Need an elegant way to rollback Delta Lake to a previous version.

My current approach is listed below:

import io.delta.tables._

val deltaTable = DeltaTable.forPath(spark, testFolder)

spark.read.format("delta")
  .option("versionAsOf", 0)
  .load(testFolder)
  .write
  .mode("overwrite")
  .format("delta")
  .save(testFolder)

This is ugly though, as the whole data set need to be rewritten. It seems that some meta update would be sufficient and no data I/O should be necessary. Anyone knows a better approach for this?

5
I agree this is not an ideal solution, but given that overwriting a large data set with partitions could be expensive, this easy solution could be helpful.Fang Zhang

5 Answers

4
votes

Here is a brutal solution. It is not ideal, but given that overwriting a large data set with partitions could be expensive, this easy solution could be helpful.
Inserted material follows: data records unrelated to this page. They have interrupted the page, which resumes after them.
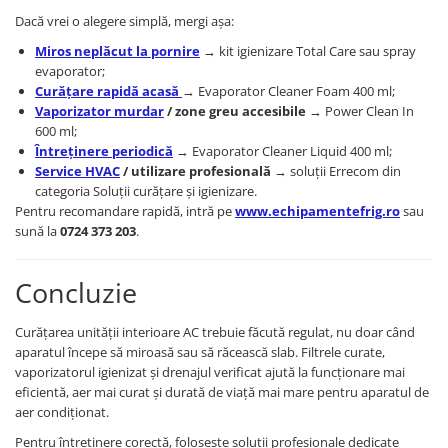
Dacă vrei o alegere simplă, mergi așa:
Miros neplăcut la pornire
→ kit igienizare Total Care sau spray
evaporator;
Curățare rapidă acasă
→ Evaporator Cleaner Foam 400 ml;
Vaporizator murdar
/ zone greu accesibile
→ Power Clean In
600 ml;
Întreținere periodică
→ Evaporator Cleaner Liquid 400 ml;
Service HVAC
/ utilizare profesională
→ soluții Errecom din
categoria Soluții curățare și igienizare.
Pentru recomandare rapidă, intră pe
www.echipamentefrig.ro
sau
sună la
0724 373 203
.
Concluzie
Curățarea unității interioare AC trebuie făcută regulat, nu doar când
aparatul începe să miroasă sau să răcească slab. Filtrele curate,
vaporizatorul igienizat și drenajul verificat ajută la funcționare mai
eficientă, aer mai curat și durată de viață mai mare pentru aparatul de
aer condiționat.
Pentru întreținere corectă, folosește soluții profesionale dedicate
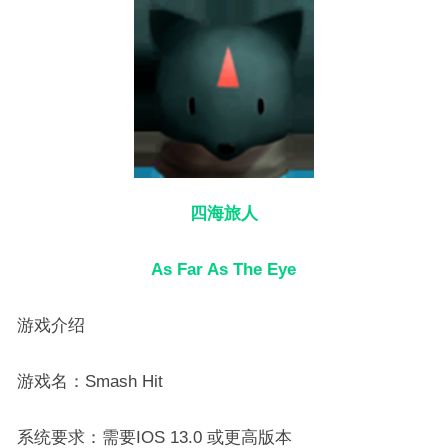
四海旅人
As Far As The Eye
游戏介绍
游戏名：Smash Hit
系统要求：需要IOS 13.0 或更高版本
If you are not very sensitive to updates after the desired rollback time, simply remove all version files in _delta_log that are later than the rollback time. Unreferenced files could be released later using vacuum.

Another solution that preserves the full history is to 1) deltaTable.delete 2) Copy all logs up to the rollback sequentially (with increasing version number) to the end of the delete log file. This mimics the creation of the delta lake up to the rollback date. But it is surely not pretty.

4
votes

As of Delta Lake 0.7.0, you can rollback to an earlier version of your Delta Lake table using the RESTORE command. This is a much simpler way to use time travel to roll back your tables.

Scala:

import io.delta.tables._

val deltaTable = DeltaTable.forPath(spark, "/path/to/delta-table")
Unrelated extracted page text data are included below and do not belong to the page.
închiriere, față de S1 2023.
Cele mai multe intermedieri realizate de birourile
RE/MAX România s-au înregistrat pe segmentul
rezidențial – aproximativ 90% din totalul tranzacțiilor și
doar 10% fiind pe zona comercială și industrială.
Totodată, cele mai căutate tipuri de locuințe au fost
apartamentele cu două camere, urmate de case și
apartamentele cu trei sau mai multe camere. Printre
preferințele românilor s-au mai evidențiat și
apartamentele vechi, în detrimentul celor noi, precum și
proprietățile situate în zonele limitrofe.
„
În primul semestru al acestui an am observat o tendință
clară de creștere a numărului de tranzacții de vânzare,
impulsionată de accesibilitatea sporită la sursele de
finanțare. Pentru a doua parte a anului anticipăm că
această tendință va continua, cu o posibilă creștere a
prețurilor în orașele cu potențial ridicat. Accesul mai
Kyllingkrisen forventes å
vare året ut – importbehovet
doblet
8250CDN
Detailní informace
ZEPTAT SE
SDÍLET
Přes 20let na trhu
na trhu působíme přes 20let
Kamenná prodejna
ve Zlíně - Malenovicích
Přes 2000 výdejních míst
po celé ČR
deltaTable.restoreToVersion(0)

Python:

from delta.tables import *

deltaTable = DeltaTable.forPath(spark, "/path/to/delta-table")

deltaTable.restoreToVersion(0)

SQL:

RESTORE TABLE delta.`/path/to/delta-table` TO VERSION AS OF 0

You can also use the restoreToTimestamp command if you'd prefer to do things that way instead. Read the documentation for more details.

2
votes

If your goal is to fix wrong data and you are not very sensitive to updates you can replace an interval of time.

 df.write
      .format("delta")
      .mode("overwrite")
      .option("replaceWhere", "date >= '2017-01-01' AND date <= '2017-01-31'")
      .save("/delta/events")
1
votes

You should use the time travel feature: https://databricks.com/blog/2019/02/04/introducing-delta-time-travel-for-large-scale-data-lakes.html

You read the data as at a timestamp:

val inputPath = "/path/to/my/table@20190101000000000"
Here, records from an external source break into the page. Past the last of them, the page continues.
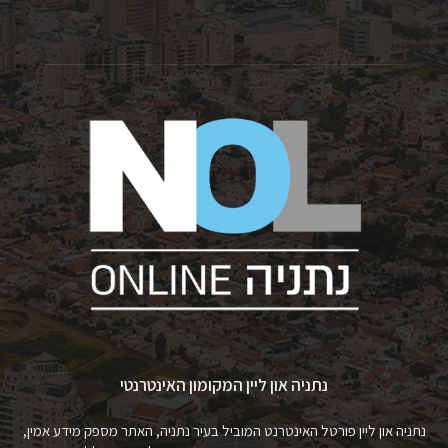
נתניה און ליין המקומון האינטרנטי
נתניה און ליין פורטל האינטרנט המוביל בעיר נתניה, האתר מספק מידע אמין,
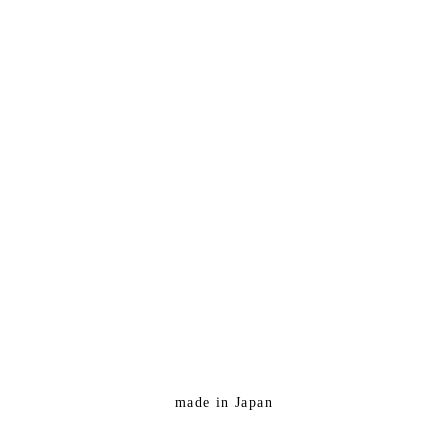
made in Japan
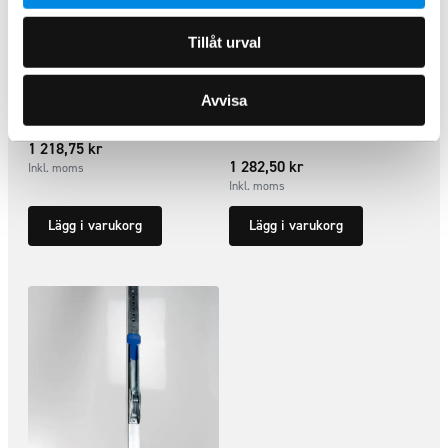
Tillåt urval
Godsstötta fjäder 240-340 cm
Godsstötta gasfjäder 160-210
Avvisa
cm
ARTNR:
7095
ARTNR:
7098
1 218,75
kr
1 282,50
kr
Inkl. moms
Inkl. moms
Lägg i varukorg
Lägg i varukorg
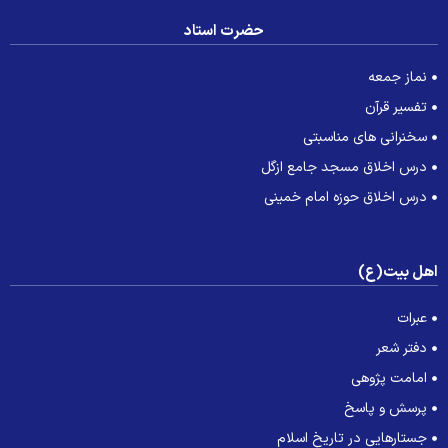
حضرت استاد
نماز جمعه
تفسیر قرآن
سخنرانی های مناسبتی
درس اخلاق مسجد جامع ازگل
درس اخلاق حوزه امام خمینی
هل بیت(ع)
عبرات
دفتر شعر
امامت پژوهی
پرسش و پاسخ
جستارهایی در تاریخ اسلام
And then overwrite the existing data with the "rolled back" version.

With regards to it being ugly, I'm not sure I can help. You could limit the data using partitioning. Or you could work out which records have changed and only overwrite them.

1
votes

I had faced similar kind of problem with Delta, where I had been calling multiple dml operations in 1 transaction. e.g. I have had a requirement of calling merge and then delete in 1 single transaction. So, in this case, either both of them have to be successful together or rollback the state if any of them fails.

To solve the problem, I had taken the back up of _delta_log (let's call it stable state) directory before transaction starts. If both the DML operations in the transaction are successful then discard the previous stable state and use the new state committed in _delta_log, in case if any of the dml operation fails then just replace the _delta_log directory with the stable state which you took the backup before starting the transaction. Once replaced with a stable state, then just run the vacuum to remove stale files that may have been created during the transaction.